I loved the heat filling up the room, I loved shutting my eyes and listen to the flames crack slowly, I loved how it all felt like home to me.

I could sit here, on the blanket on the floor for hours, just listening to the tiny but cosy dins. Shawn was sitting on the sofa, probably re-reading new lyrics for the hundred time.

I took a sip of the wine Shawn brought home, feeling the cold liquid cooling my otherwise heated body. My eyes were still gazing at the beautiful human sitting across from me.

Just looking at him right now – not doing anything specific – even forced a warm feeling to reach the surface of my stomach.

Shawn's finger was sliding back and forth the edge of his wine glass, as he bit his tongue roughly, not taking his focused eyes of the pieces of paper he was writing the lyrics on.

His cheeks were heavily flushed, but they always did that when Shawn was drinking.
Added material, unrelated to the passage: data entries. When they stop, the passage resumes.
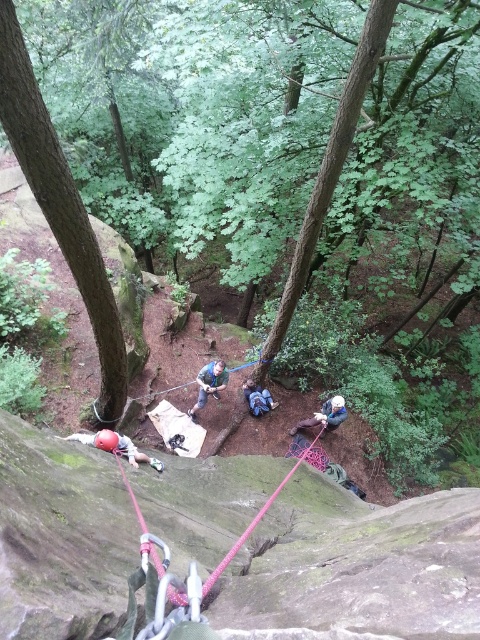 You are a safety inspector assessing the climbing setup. The safety protocol requires that the distance between the blue fabric shirt at center and the matte red helmet at lower left must be at least 2 meters to ensure proper rope slack. Is the current distance compliant with this requirement?

The distance between the blue fabric shirt at center and the matte red helmet at lower left is 2.35 meters, which exceeds the required 2 meters. Therefore, the current setup complies with the safety protocol.

You are a hiker standing at the base of the rock face. You see a blue fabric shirt at center and a matte red helmet at lower left. Which object is higher up on the rock face?

The blue fabric shirt at center is taller than the matte red helmet at lower left, so the blue fabric shirt at center is higher up on the rock face. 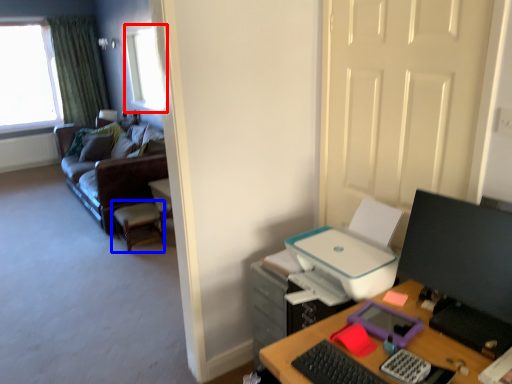 Question: Which of the following is the closest to the observer, window (highlighted by a red box) or computer chair (highlighted by a blue box)?

Choices:
 (A) window
 (B) computer chair

Answer: (B) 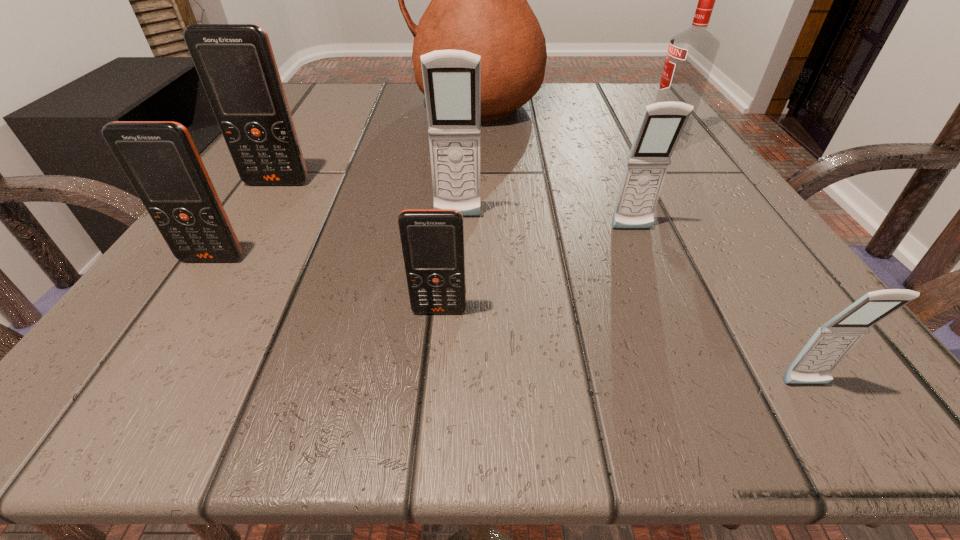 Identify the location of vacant space located 0.240m on the front-facing side of the fourth farthest object. The width and height of the screenshot is (960, 540). (448, 366).

Where is `free location located on the screen of the farthest orange cellular telephone`? The image size is (960, 540). free location located on the screen of the farthest orange cellular telephone is located at coordinates (204, 298).

Locate an element on the screen. free location located 0.180m on the front-facing side of the second gray cellular telephone from right to left is located at coordinates (678, 339).

The image size is (960, 540). I want to click on free space located 0.190m on the screen of the second smallest orange cellular telephone, so click(118, 398).

You are a GUI agent. You are given a task and a screenshot of the screen. Output one action in this format:
    pyautogui.click(x=<x>, y=<y>)
    Task: Click on the free region located on the screen of the nearest orange cellular telephone
    The height and width of the screenshot is (540, 960).
    Given the screenshot: What is the action you would take?
    pyautogui.click(x=432, y=395)

Where is `object present at the far edge`? This screenshot has width=960, height=540. object present at the far edge is located at coordinates (478, 4).

The image size is (960, 540). Find the location of `object at the near edge`. object at the near edge is located at coordinates (830, 344).

Where is `vodka located at the right edge`? This screenshot has width=960, height=540. vodka located at the right edge is located at coordinates (691, 54).

Find the location of a particular element. This screenshot has height=540, width=960. object that is at the near right corner is located at coordinates (830, 344).

The image size is (960, 540). In order to click on vacant region at the far edge of the desktop in this screenshot , I will do `click(562, 82)`. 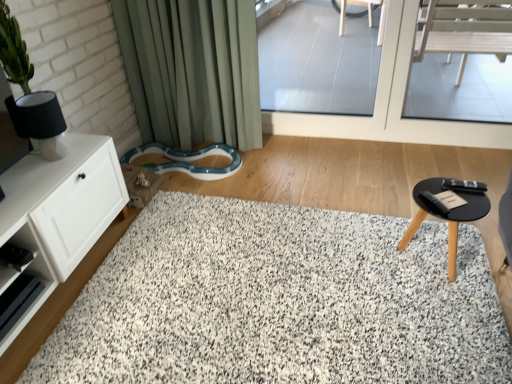 Locate an element on the screen. vacant area located to the right-hand side of black matte lampshade at upper left is located at coordinates (80, 156). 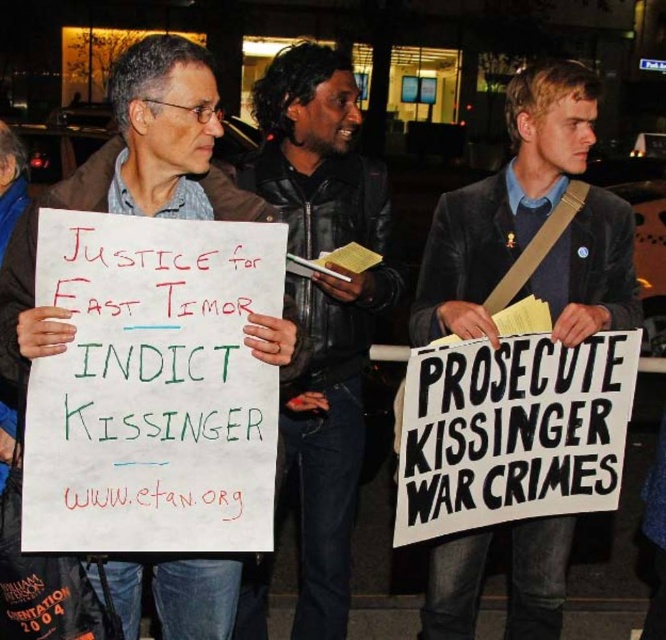 Question: Which of the following is the closest to the observer?

Choices:
 (A) (320, 336)
 (B) (521, 596)

Answer: (B)

Question: Considering the real-world distances, which object is closest to the white paper sign at left?

Choices:
 (A) dark gray suit at center
 (B) black leather jacket at center

Answer: (B)

Question: Can you confirm if dark gray suit at center is wider than white paper sign at left?

Choices:
 (A) yes
 (B) no

Answer: (A)

Question: Is black leather jacket at center closer to the viewer compared to white paper sign at left?

Choices:
 (A) yes
 (B) no

Answer: (B)

Question: Which of these objects is positioned farthest from the dark gray suit at center?

Choices:
 (A) black leather jacket at center
 (B) white paper sign at left

Answer: (B)

Question: Is dark gray suit at center positioned before white paper sign at left?

Choices:
 (A) no
 (B) yes

Answer: (A) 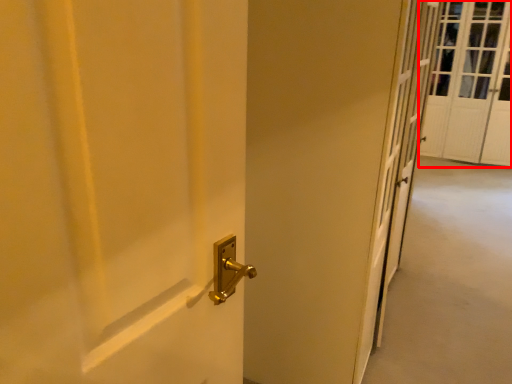 Question: In this image, where is screen door (annotated by the red box) located relative to corridor?

Choices:
 (A) right
 (B) left

Answer: (A) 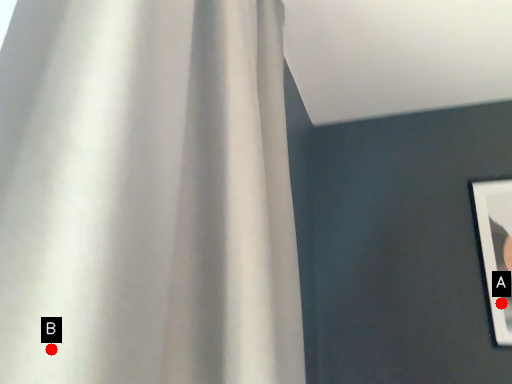 Question: Two points are circled on the image, labeled by A and B beside each circle. Which point appears farthest from the camera in this image?

Choices:
 (A) A is further
 (B) B is further

Answer: (A) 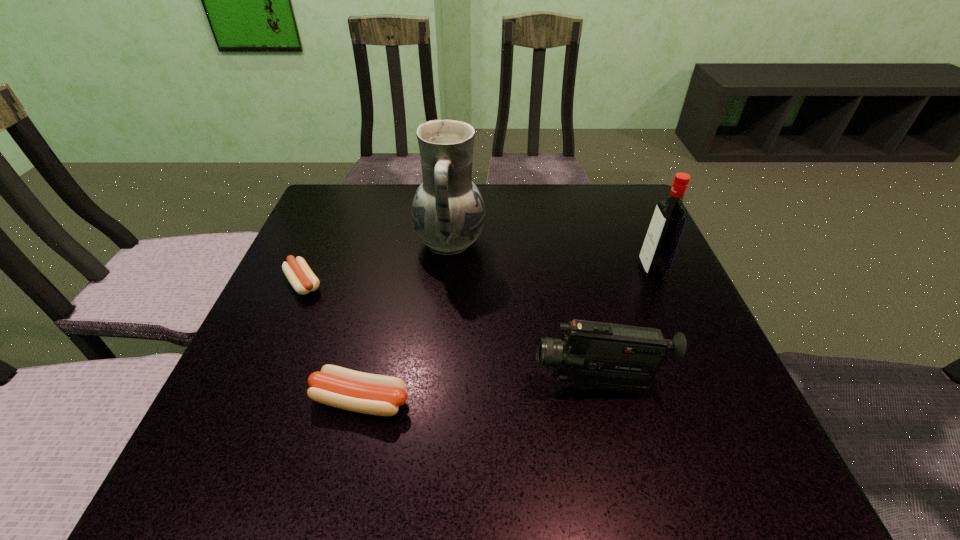 Identify the location of camcorder that is at the right edge. (600, 355).

Where is `vacant space at the far edge of the desktop`? This screenshot has height=540, width=960. vacant space at the far edge of the desktop is located at coordinates (382, 227).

He was wearing his hoodie from IheartRadio and that silvering on his middle finger. His lips were dry but rosy and every time his tongue licked them, it made my heart skip a beat.

I loved those night, we were doing this. We didn't really talk, neither did we touch each other, but somehow it still felt so intimate sharing these nights together.

We had made it to the point in our relationship, where we could enjoy each other's company without actually having to communicate.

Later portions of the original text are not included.